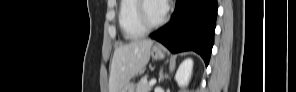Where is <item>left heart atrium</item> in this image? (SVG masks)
Listing matches in <instances>:
<instances>
[{"label": "left heart atrium", "instance_id": "1", "mask_svg": "<svg viewBox=\"0 0 296 92\" xmlns=\"http://www.w3.org/2000/svg\"><path fill=\"white\" fill-rule=\"evenodd\" d=\"M157 3L159 5L160 12L164 15L167 12V9H168L167 1H161V2H157Z\"/></svg>", "mask_w": 296, "mask_h": 92}]
</instances>
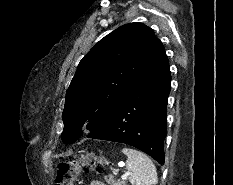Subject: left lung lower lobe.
<instances>
[{"mask_svg": "<svg viewBox=\"0 0 233 185\" xmlns=\"http://www.w3.org/2000/svg\"><path fill=\"white\" fill-rule=\"evenodd\" d=\"M171 75L165 55L126 93L110 119L88 137L126 143L164 164Z\"/></svg>", "mask_w": 233, "mask_h": 185, "instance_id": "1", "label": "left lung lower lobe"}]
</instances>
........
Reproduce the records in full, exactly as they appear, and show none of the pictures.

Where is <item>left heart atrium</item> in this image? (SVG masks)
Listing matches in <instances>:
<instances>
[{"label": "left heart atrium", "instance_id": "1", "mask_svg": "<svg viewBox=\"0 0 296 92\" xmlns=\"http://www.w3.org/2000/svg\"><path fill=\"white\" fill-rule=\"evenodd\" d=\"M157 3L159 5L160 12L164 15L167 12V9H168L167 1H161V2H157Z\"/></svg>", "mask_w": 296, "mask_h": 92}]
</instances>
Subject: left lung lower lobe.
<instances>
[{"mask_svg": "<svg viewBox=\"0 0 233 185\" xmlns=\"http://www.w3.org/2000/svg\"><path fill=\"white\" fill-rule=\"evenodd\" d=\"M171 75L165 55L126 93L110 119L88 137L126 143L164 164Z\"/></svg>", "mask_w": 233, "mask_h": 185, "instance_id": "1", "label": "left lung lower lobe"}]
</instances>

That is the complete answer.